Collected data
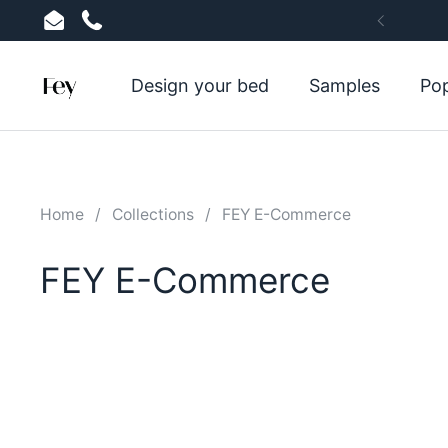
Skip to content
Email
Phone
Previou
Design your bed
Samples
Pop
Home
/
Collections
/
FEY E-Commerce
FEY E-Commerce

◆ What the task requires ◆
Reproduce the lines above letter for letter. The pictures stay behind.

◆ Exercise answer ◆
Skip to content
Email
Phone
Previou
Design your bed
Samples
Pop
Home
/
Collections
/
FEY E-Commerce
FEY E-Commerce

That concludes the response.